Tracks damaged three weeks ago by landslides caused by heavy rains are yet to be restored, and “it is uncertain when the railway services would be restored in the region,” Northeast Frontier Railway’s (NFR) divisional railway manager Rakesh Kumar Goel told reporters Monday.
Worsening the surface communications in the same region, massive landslides occurred Sunday on the crucial National Highway No.44 linking these northeastern states with the rest of India.
A Tripura government official said heavy rains triggered the landslides, and the Assam-Agartala NH 44 has been blocked at Sonapur and Tongseng in Jaintia Hills district in eastern Meghalaya, bordering Assam, with huge boulders covering the road.
“The BRO (Border Roads Organisation) engineers and workers immediately started work to clear the debris and to restore the traffic,” the official added.
Sonapur and Tongseng, about 150 km from the Meghalaya capital Shillong, is a landslide-prone area and is linked with National Highway No.40 connecting Shillong and Guwahati in Assam, the gateway to the rest of India.
“Allout efforts have been made to resume both passenger and goods train services between Tripura, Manipur, Mizoram and southern Assam and the rest of India by first week of next month,” NFR’s Goel told reporters at Haflong, the headquarters of Dima Hasao district in southern Assam.
“As the damage to tracks, bridges, tunnels and adjoining areas is so colossal, restoring railway services in the region is getting delayed.”
The official said: “Over 200 people comprising engineers and railway workers led by senior officials of NFR’s Lumding division are working round-the-clock to clear the debris at many places.”
The main hurdle for the early resumption of the train services along these routes is tunnel No. 17, which was severely hit by the landslides on the Barail hills.
Railway services were suspended in the region June 25 following heavy rains and landslides that damaged large stretches of railway tracks, bridges, tunnels and adjoining areas in southern Assam’s mountainous Dima Hasao district.

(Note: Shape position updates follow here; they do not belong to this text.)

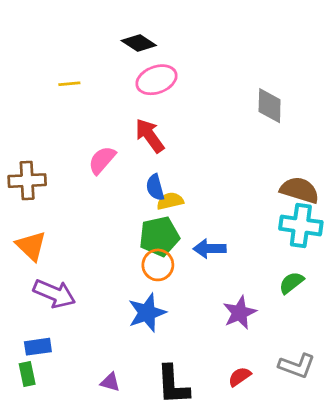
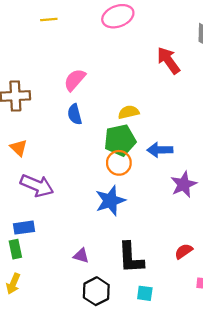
red arrow: (150, 136) -> (168, 60), moved
blue semicircle: (155, 187) -> (75, 114), moved
orange triangle: (31, 246) -> (19, 148), size x0.7
purple star: (240, 313) -> (184, 184), moved

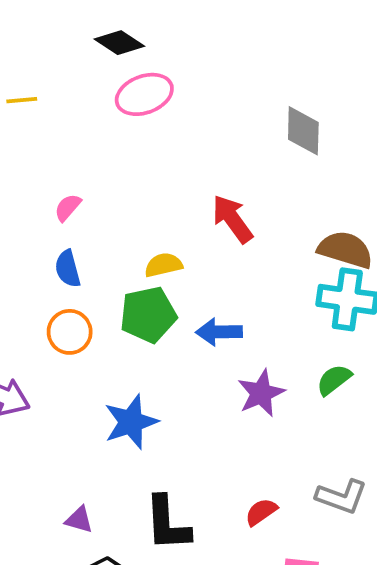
red arrow: (168, 60) -> (232, 219), moved
pink semicircle: (75, 80) -> (68, 207), size x0.7
orange circle: (119, 163) -> (70, 332), moved

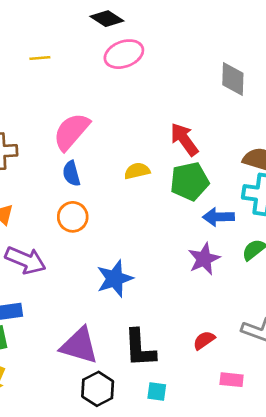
pink semicircle: (68, 207) -> (71, 132), size x2.0
green pentagon: (148, 315) -> (190, 181), moved
blue arrow: (219, 332) -> (218, 217), moved
purple triangle: (79, 520) -> (79, 346), size x2.0

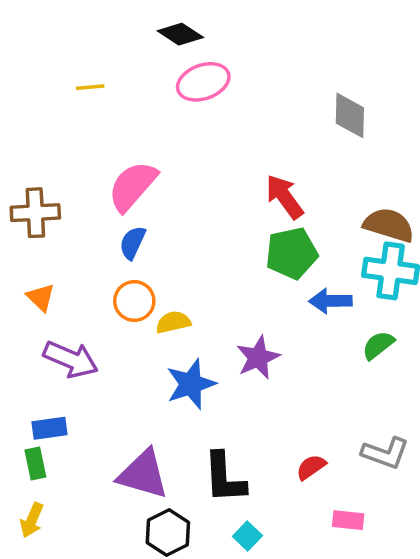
yellow semicircle: (137, 171) -> (173, 322), moved
blue semicircle: (71, 174) -> (133, 243), turned 40
purple star: (204, 259) -> (258, 358), moved
cyan square: (157, 391) -> (247, 536), turned 36

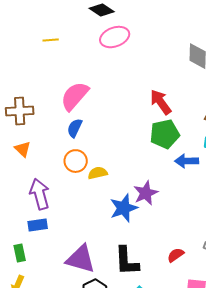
orange triangle: (41, 297) -> (23, 149), moved
purple arrow: (71, 359) -> (40, 194), turned -128
blue star: (191, 384) -> (124, 208), moved
blue rectangle: (49, 428) -> (38, 225), moved

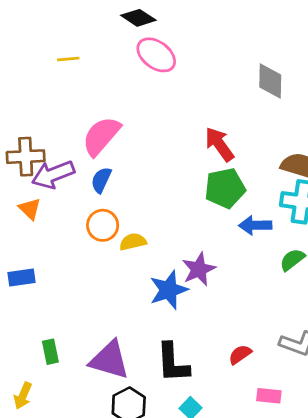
pink ellipse: (115, 37) -> (156, 55), turned 56
purple arrow: (40, 194) -> (53, 174), moved, turned -96
blue rectangle: (38, 225) -> (22, 278), moved
green rectangle: (20, 253) -> (50, 352), moved

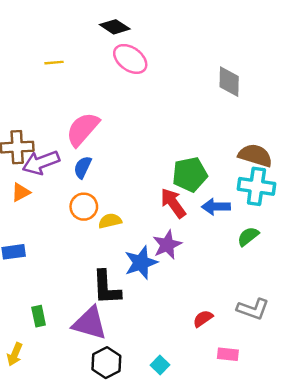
red arrow: (219, 144) -> (173, 203), moved
orange triangle: (30, 209) -> (21, 192), turned 48
black L-shape: (173, 363) -> (106, 288), moved

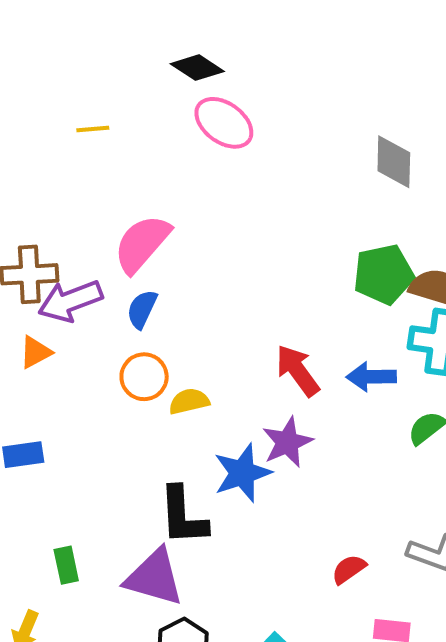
green pentagon: (190, 174) -> (384, 274), moved

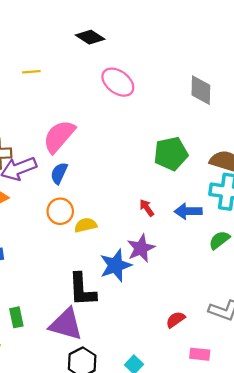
pink ellipse: (224, 123) -> (118, 82), moved
green pentagon: (384, 274) -> (171, 154), moved
red arrow: (298, 371) -> (147, 208), size x0.6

Tripura transport department secretary Kishore Ambuly quoting NF Railway authorities told IANS: “Due to intermittent and torrential rains, restoration works are getting delayed and fresh landslides are taking place in and around rocky areas.”
The landslides at about 90 places, following incessant rains, have in some places washed away or damaged nearby surface roads in Dima Hasao district, about 300 km from Assam’s main city Guwahati.
Over 3,500 passengers in four trains were stranded for four days at three places on a single metre-gauge rail line in the region. They were rescued by railway and district administration personnel and sent onwards to their destinations.
The Dima Hasao district is connects Tripura capital Agartala and parts of Manipur, Mizoram and southern Assam with the rest of India by a single 108-year-old metre-gauge railway track.
The foundation stone for conversion of these railway tracks from metre-gauge to broad-gauge had been laid by former Prime Minister H.D. Deve Gouda in January 1996. The cost of the broad gauge project has now mounted to Rs.2,800 crore from Rs.648 crore in 1996.
The suspension of train services has severely hit supply of essential commodities and food grain, sending prices soaring. The region is heavily dependent on the supplies of rice, essential commodities and vital items from the other parts of India.
“The Tripura food and civil supplies department has in separate letters requested the Food Corporation of India and the union ministry of food and civil supplies to ensure immediate stocks of essentials, specially rice,” an official of the Tripura government told IANS.
In June-July 2010, railway traffic was disrupted for 34 days after a 300-metre track between Harangajao and Mailongdisa, 78 km from southern Assam’s main city, Silchar, was washed away by heavy landslides.